The country’s finance minister brushed off concerns that the United States would label Korea as a currency manipulator and said he would do his best to avoid the designation by importing more goods, including shale gas, from the United States.

“Based on the current standards that they review, I don’t think the United States will designate Korea as a currency manipulator,” Minister Yoo Il-ho said at the Sejong Government Complex late Thursday in a press briefing to lay out plans for the new year, “but I will explain to them thoroughly since no one can be sure of what can happen in international trade relationships.”

Yoo said he aims to reduce Korea’s trade surplus with the United States by importing more goods, especially shale gas. “There is a boom in the United States’ energy sector, and the Korean government is going to buy shale gas from them,” Yoo said.

The finance minister plans to visit the United States next week and hold a seminar to explain Korea’s current economic issues.
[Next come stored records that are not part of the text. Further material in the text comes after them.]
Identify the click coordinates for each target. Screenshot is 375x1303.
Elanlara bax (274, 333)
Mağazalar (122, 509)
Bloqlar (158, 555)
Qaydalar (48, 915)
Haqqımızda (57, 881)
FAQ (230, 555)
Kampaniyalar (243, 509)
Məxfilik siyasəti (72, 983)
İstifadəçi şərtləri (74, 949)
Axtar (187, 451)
He plans to tell foreign investors that the country’s ongoing political issues will have limited impacts on the nation’s economy.

“The National Assembly passed the 2017 budget on time last year, even as they were discussing the impeachment [of President Park Geun-hye],” Yoo said. “I think that clearly shows the ruling and opposition parties believe they at least need to cooperate when it comes to economic issues.”
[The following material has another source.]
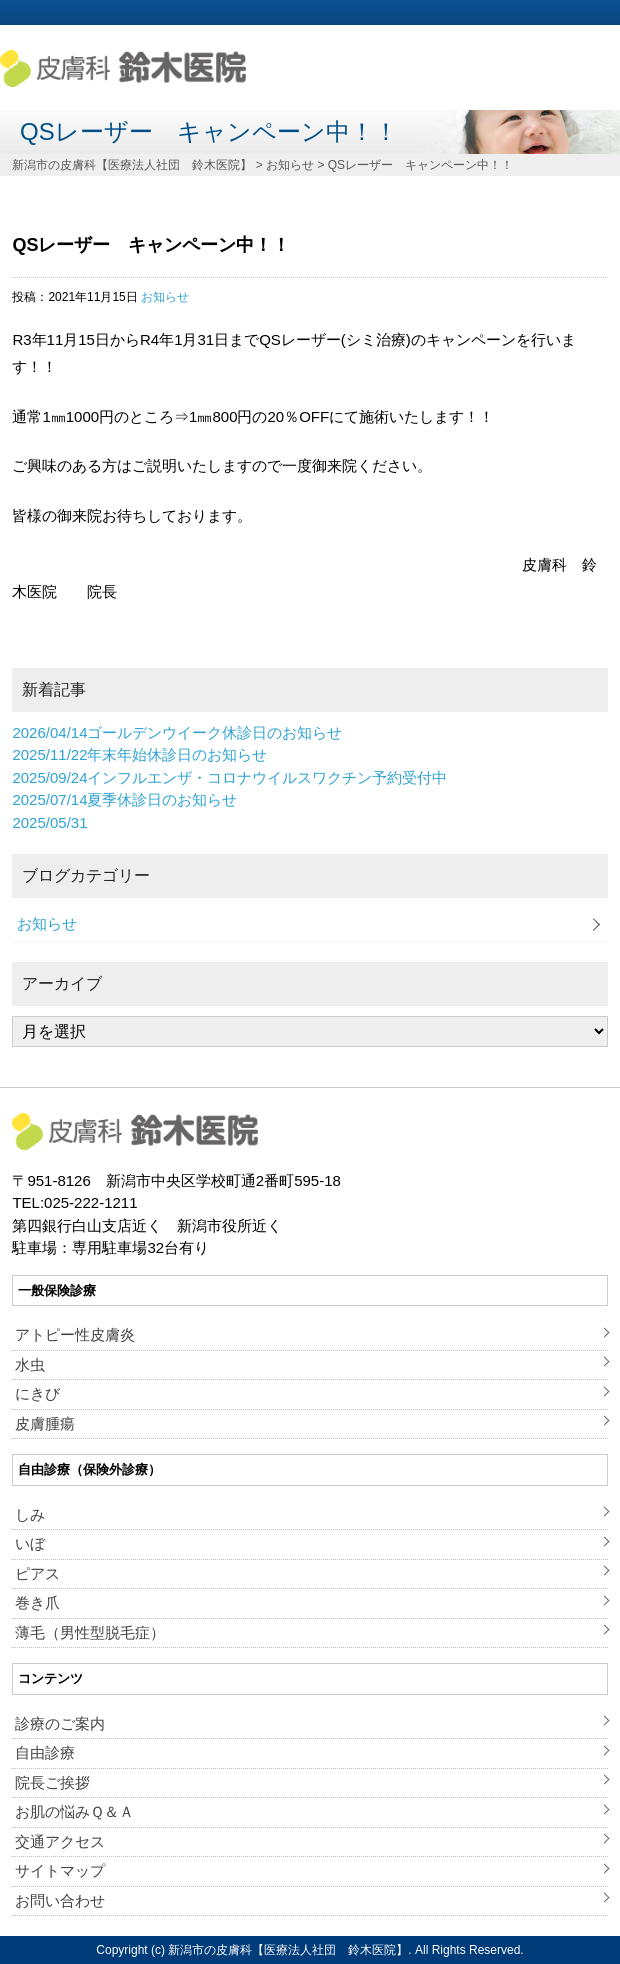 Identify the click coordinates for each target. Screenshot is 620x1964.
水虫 (30, 1364)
Despite having just passed the year’s budget last month, the country’s ruling party, the Saenuri Party, is already pressing the ministry to create a supplementary budget as early as next month, a point on which Yoo disagrees. “I think February is just too early,” he said, adding that the ministry needs to first look at economic data and indicators in the first quarter of this year before making a decision.
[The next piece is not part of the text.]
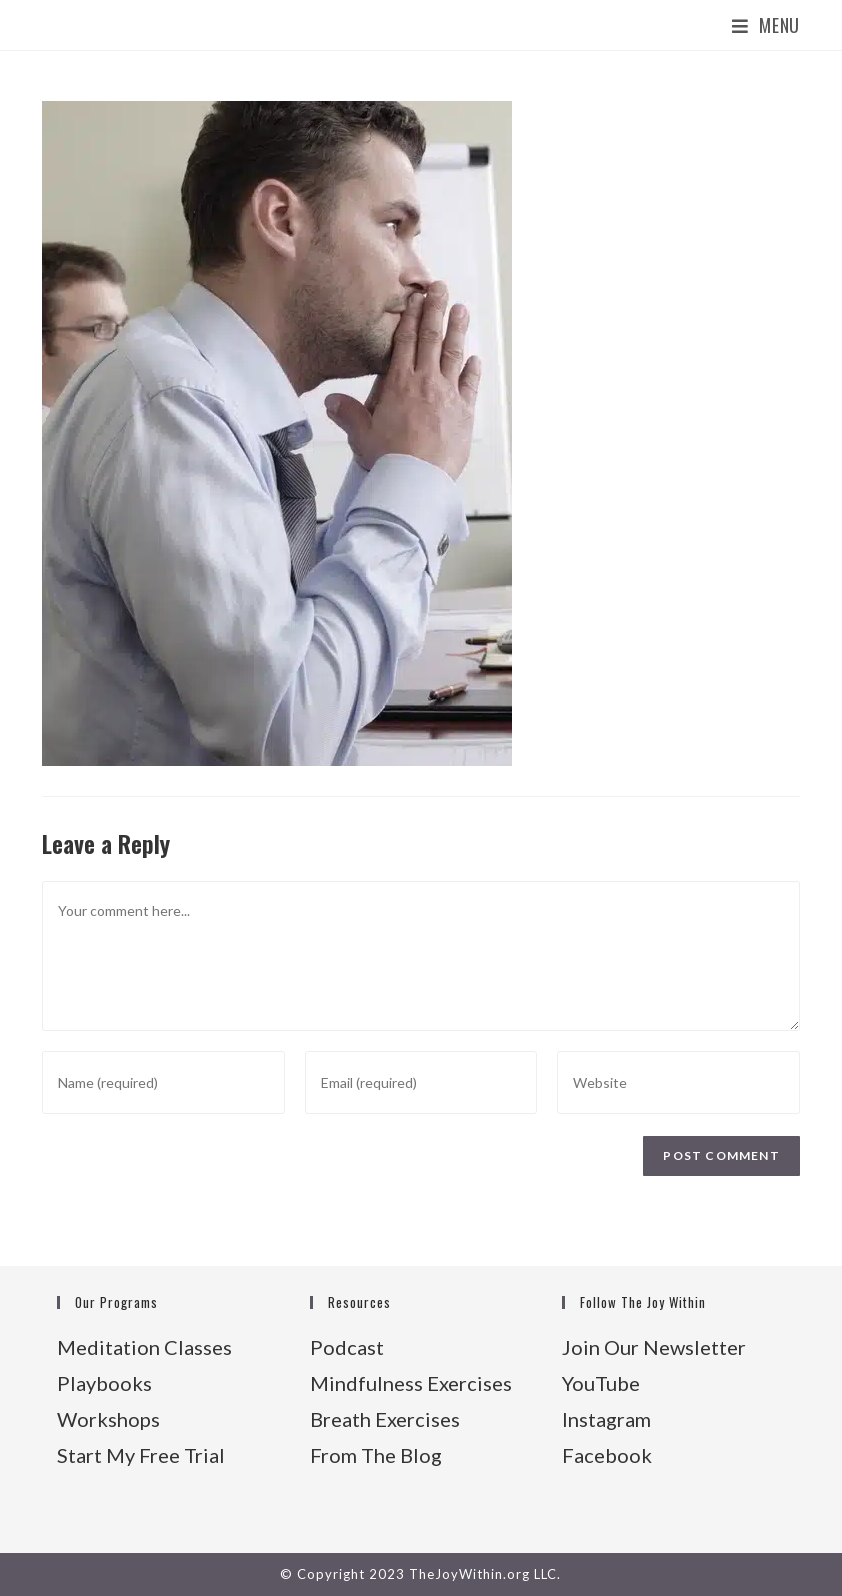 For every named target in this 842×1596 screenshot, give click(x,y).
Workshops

Other concerns that Yoo addressed on Thursday included the Chinese government’s restrictions on Korean companies doing business in China, which are rumored to be a retaliation against the Korean government’s decision to deploy a controversial American missile defense system in Korea.

It’s been one year since Yoo took the hot seat as the country’s top financial policy maker, and many economic indicators still remain weak. “I wish [annual GDP] growth was as high as 3.3 percent,” he said. “I feel saddened that it was even lower than we expected.”

“But I think I have worked hard on managing risks coming from within the country and abroad,” he added, “while expediting ongoing corporate restructuring in some of the country’s industries.”